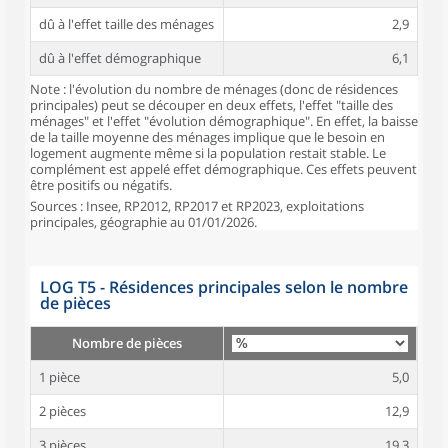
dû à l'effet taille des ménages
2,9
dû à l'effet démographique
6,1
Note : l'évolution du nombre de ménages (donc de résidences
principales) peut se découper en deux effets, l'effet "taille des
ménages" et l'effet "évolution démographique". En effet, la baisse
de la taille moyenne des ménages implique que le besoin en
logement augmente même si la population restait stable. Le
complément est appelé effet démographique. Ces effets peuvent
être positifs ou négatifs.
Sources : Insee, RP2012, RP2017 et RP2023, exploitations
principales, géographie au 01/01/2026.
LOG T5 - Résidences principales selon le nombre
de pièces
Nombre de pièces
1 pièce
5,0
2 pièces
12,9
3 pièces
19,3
────
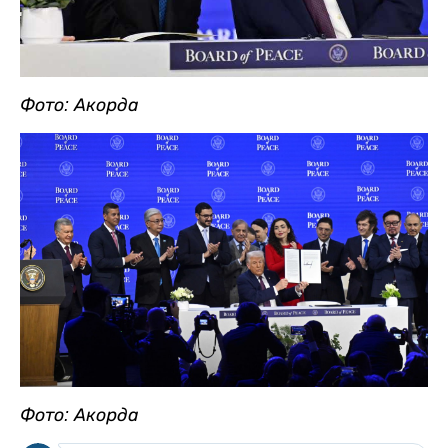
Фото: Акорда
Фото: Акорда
────
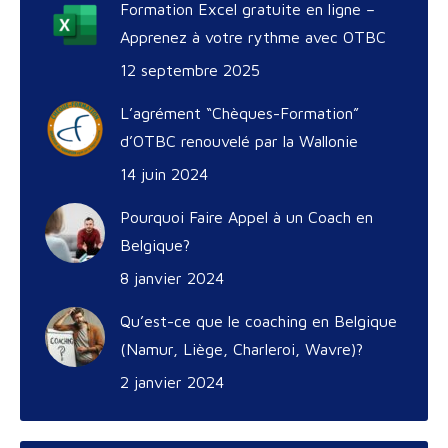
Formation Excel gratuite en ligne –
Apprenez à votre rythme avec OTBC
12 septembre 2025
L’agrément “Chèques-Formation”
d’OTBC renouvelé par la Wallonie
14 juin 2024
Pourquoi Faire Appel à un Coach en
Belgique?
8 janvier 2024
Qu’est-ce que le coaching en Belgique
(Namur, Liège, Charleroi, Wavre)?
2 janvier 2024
────
=== TO DO ===
How many lines in the listing contain the word "évolution"? Answer with the count and nothing else.

=== TASK SOLUTION ===
2